Architecture throughout time has been defined by those that design it. It has been used to create barriers and wall off communities, and it has been used to connect communities and create lively civic spaces. With the advent of the internet and the increasingly rapid forms of communication comes a need within architecture firms to challenge old and out-dated views. These platforms for communication and collaboration create a stage on which the global community can define the morals and issues that are most important. Just as architecture creates the stage where culture lives.
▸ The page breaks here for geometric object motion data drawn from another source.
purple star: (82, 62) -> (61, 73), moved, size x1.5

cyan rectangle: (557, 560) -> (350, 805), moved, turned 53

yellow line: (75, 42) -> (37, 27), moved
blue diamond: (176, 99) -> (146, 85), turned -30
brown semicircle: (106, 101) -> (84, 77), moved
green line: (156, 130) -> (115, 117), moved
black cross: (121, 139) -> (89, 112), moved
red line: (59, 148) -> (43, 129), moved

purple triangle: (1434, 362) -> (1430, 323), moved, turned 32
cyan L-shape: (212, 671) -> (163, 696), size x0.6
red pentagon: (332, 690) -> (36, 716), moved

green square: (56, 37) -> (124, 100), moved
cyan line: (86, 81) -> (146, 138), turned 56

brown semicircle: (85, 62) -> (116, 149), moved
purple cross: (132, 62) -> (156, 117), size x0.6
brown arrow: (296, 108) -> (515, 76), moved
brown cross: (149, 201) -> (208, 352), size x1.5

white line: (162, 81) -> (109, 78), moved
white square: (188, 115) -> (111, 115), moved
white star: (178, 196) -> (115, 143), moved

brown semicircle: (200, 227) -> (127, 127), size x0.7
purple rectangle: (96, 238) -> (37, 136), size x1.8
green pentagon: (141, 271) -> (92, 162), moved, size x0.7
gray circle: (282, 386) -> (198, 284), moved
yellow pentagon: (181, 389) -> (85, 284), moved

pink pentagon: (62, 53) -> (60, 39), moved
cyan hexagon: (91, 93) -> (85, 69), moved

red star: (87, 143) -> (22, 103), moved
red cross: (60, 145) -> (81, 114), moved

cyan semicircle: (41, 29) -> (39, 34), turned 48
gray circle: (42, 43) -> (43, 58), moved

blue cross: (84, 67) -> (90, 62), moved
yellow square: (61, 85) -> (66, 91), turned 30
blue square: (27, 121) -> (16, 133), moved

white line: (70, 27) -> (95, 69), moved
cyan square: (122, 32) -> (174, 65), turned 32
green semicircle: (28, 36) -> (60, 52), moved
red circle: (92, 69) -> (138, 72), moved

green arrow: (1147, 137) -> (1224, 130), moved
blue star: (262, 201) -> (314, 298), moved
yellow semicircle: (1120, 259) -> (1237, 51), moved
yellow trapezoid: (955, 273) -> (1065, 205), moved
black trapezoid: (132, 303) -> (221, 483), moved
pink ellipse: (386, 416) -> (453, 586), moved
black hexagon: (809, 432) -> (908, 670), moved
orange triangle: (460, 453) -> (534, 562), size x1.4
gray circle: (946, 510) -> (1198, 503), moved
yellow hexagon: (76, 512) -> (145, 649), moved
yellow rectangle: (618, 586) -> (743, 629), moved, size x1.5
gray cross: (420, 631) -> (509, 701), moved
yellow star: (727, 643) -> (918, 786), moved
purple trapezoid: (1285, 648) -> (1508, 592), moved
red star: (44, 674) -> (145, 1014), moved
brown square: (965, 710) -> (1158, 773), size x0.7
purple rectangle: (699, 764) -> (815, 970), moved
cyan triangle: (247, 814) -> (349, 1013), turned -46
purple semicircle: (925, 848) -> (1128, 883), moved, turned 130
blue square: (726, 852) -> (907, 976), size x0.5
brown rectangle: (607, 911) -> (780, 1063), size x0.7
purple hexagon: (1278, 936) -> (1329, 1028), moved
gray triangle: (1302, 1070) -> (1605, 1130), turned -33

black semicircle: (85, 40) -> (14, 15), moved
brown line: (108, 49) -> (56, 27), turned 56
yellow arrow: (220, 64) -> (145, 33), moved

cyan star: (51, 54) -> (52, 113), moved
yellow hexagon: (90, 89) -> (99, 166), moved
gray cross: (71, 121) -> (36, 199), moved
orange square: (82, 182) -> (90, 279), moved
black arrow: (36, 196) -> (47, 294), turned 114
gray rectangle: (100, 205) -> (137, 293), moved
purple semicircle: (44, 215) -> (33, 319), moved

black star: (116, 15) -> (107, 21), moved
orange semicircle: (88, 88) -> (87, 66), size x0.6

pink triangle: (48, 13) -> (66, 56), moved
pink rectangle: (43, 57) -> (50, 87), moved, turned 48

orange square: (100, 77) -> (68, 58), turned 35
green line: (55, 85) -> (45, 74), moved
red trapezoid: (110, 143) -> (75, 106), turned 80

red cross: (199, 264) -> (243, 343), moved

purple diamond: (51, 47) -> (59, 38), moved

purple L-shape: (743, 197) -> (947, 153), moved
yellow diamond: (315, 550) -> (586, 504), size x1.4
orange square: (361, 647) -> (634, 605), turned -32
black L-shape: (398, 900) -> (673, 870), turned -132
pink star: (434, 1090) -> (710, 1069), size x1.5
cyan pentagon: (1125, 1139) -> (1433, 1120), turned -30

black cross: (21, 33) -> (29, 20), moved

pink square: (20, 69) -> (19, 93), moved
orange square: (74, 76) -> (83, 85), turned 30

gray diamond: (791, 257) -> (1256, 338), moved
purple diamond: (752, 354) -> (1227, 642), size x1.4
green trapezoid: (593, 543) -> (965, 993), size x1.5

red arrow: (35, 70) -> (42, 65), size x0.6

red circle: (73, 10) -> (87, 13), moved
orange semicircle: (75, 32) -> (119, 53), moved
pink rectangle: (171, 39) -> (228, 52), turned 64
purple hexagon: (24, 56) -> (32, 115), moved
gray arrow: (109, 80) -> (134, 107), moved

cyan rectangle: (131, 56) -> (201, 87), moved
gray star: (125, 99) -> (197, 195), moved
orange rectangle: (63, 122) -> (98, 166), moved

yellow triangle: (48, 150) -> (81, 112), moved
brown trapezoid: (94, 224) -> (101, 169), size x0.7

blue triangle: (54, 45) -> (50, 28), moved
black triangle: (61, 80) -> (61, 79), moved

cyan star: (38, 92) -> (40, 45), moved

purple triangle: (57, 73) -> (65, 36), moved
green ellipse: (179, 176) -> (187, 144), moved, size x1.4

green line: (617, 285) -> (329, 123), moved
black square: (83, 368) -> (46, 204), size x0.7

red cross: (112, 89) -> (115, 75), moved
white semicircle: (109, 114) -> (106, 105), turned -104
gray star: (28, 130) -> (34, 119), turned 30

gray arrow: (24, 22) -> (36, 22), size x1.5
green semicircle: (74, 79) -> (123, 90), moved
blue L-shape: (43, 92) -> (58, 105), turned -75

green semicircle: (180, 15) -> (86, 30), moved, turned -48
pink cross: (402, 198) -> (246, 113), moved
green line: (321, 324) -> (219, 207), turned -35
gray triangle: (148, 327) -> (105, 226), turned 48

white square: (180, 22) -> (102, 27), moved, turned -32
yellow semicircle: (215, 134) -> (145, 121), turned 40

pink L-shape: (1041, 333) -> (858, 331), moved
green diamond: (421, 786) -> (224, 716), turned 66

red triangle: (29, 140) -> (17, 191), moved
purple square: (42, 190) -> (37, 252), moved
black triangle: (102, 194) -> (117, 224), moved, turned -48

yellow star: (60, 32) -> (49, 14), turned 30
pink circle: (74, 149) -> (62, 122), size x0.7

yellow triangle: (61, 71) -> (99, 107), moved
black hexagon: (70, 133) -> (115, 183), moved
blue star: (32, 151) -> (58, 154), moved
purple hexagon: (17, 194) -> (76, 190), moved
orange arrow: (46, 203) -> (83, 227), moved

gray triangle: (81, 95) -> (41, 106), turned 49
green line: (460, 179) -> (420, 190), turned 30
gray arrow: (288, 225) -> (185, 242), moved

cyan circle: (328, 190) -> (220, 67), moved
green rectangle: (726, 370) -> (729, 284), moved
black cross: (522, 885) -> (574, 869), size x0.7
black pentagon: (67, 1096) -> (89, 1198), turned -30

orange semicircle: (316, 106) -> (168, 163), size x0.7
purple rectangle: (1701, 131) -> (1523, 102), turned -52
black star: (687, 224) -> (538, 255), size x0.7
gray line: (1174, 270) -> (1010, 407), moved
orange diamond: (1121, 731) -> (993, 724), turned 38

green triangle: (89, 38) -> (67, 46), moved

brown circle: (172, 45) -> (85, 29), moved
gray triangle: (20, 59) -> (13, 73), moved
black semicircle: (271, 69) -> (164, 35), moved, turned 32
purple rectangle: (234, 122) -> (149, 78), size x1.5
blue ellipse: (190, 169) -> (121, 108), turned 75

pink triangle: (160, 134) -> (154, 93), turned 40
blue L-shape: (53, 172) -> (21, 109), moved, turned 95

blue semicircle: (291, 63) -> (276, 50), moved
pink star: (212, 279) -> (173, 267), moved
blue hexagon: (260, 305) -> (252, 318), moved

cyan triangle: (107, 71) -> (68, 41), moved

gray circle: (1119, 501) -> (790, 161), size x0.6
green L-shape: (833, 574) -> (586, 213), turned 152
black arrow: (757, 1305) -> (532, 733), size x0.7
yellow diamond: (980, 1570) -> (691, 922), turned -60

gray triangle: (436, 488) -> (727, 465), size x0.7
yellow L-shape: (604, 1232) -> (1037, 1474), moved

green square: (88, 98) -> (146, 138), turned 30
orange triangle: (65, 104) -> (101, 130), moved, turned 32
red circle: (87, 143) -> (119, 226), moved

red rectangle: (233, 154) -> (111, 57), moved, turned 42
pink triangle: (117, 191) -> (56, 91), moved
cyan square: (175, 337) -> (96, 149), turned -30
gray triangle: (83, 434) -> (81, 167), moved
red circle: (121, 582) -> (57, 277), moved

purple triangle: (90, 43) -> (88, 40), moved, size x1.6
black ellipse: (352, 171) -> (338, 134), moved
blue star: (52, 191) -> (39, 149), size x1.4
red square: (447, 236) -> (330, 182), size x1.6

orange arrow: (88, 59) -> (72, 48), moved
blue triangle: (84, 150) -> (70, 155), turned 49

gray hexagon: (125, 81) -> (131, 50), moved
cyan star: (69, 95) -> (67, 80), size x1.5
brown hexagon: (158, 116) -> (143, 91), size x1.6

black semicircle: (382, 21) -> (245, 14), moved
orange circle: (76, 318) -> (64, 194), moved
Sir Peter Cook talks about the importance of cross fertilization of our cultural stream, which means that “Luddite views of ongoing culture sometimes tiresome…” These recycled and reused ideas must be challenged, and by bringing differing ideas and perspectives together under the same roof, we may be able to sustain this challenge.
“New York City can sometimes be incredibly parochial and not even be aware of cultural changes happening on the other side of the country.”
Architects should try their best to be in touch with the changing dynamics of society, in order to represent these changes in the design of new spaces. After all, these are the spaces that will be used by humans from all over the globe.
Kenneth Drucker further dives into this topic by doubling down on the importance of cross-cultural exchange between Americans and Europeans, and how it is necessary to trade ideas and technology (Scale issues, urban design issues, architect tech difference, and textural & craft issues. etc). New York City is one of the architectural capitals of the world due to the melting pot effect on culture and architectural ideas.
“European architects have urbanity to their work and different layers of people communicate design & operate within public and urban realm.”
He agrees with Sir Peter Cook that Europeans are global individuals, and thus are able to challenge parochial views.
Both thought leaders within the industry understand the role they must play, as well as the role that any architect plays in representing society and culture. The cookie cutter architecture design must be challenged, and “instagramification” of architecture creates a powerful tool that threatens the uniqueness of each project. Every design process should keep in mind who they are serving and representing! Who will be using this space? Are they represented within this design?
In this Huffington Post article, “How Architecture Can Bring Communities Together” they talk about the importance of design and how architecture creates the stage for culture to be protected and over time, changed. They highlight what both Sir Peter Cook and Kenneth Drucker mention in regards to protecting the diversity of opinion and perspectives within architecture.